First, to ensure the use of nutritionally balanced experimental diets, we investigated whether substitution of a non-GM maize into the zebrafish diet causes component-related effects. High dietary maize percentages resulted in an overall disturbed uptake and processing of carbohydrates, influencing processes such as growth rate, and affected mRNA transcriptional liver patterns of genes involved in key metabolic processes. Balancing the physiological tolerance of the fish and achieving a toxicologically relevant dose of the GMO, 15% was selected as the optimal maize substitution level to be used for all experiments.

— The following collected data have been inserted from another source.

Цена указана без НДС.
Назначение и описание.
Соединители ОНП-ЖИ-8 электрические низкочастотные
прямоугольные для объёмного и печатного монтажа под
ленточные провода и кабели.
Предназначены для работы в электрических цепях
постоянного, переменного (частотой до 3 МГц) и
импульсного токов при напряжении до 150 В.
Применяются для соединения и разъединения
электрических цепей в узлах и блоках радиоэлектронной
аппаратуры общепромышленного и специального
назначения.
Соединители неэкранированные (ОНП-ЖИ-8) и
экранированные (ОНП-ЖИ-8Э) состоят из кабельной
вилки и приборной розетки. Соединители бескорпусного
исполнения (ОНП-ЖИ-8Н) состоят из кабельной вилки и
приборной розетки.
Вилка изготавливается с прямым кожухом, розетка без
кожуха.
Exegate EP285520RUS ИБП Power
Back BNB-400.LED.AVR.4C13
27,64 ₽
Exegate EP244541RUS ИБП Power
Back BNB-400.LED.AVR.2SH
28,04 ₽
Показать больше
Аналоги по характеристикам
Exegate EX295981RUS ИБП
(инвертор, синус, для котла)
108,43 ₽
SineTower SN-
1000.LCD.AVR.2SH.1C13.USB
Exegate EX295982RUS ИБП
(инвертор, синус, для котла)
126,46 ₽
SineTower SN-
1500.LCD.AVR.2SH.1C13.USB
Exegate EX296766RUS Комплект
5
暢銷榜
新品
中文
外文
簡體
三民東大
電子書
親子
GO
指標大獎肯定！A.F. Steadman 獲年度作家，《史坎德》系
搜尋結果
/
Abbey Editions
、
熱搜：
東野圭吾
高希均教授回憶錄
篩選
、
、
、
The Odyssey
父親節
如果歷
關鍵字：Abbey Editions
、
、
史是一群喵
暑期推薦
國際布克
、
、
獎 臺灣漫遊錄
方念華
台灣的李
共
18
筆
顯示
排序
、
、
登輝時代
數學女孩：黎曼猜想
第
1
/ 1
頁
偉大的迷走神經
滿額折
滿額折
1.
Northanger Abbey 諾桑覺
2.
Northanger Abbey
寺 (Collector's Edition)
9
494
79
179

Next, a subchronic zebrafish feeding trial was developed for the toxicological safety assessment of GMOs. Endpoints included general health parameters, effects on energy metabolism, and reproductive effects including transgenerational effects. As a key aspect of our experimental design, we investigated the importance of different non-GM comparators. Our results highlight the importance of distinguishing between potential effects caused by the transformation process (i.e., the process of genetically modifying the plant) and those caused by the presence of the transgenic event itself. Indeed, most differences (in general health endpoints as well as transcriptional liver profiles) were identified between the conventional wild type control (i.e., the original genetic starting material) and null segregant (i.e., the plant progeny created during the transformation process but lacking the transgenic event) on the one hand, and between wild type and GM maize on the other hand, while differences between GM maize and null segregant were limited. To assess the toxicological relevance of biological responses, we further optimized a method allowing the interpretation of results relative to the natural response variation, i.e., the normal biological range in endpoint responses of the fish. We established natural response variation datasets for various zebrafish endpoints and discussed equivalence testing as a conceptual approach using examples originating from the subchronic/transgenerational feeding trial.
Overall, this work forms a strong foundation for advancing zebrafish feeding trials and, to facilitate the development of further strategies, main conclusions and recommendations have been summarized in a Guidance Document for the safety evaluation of GM crops using the zebrafish model.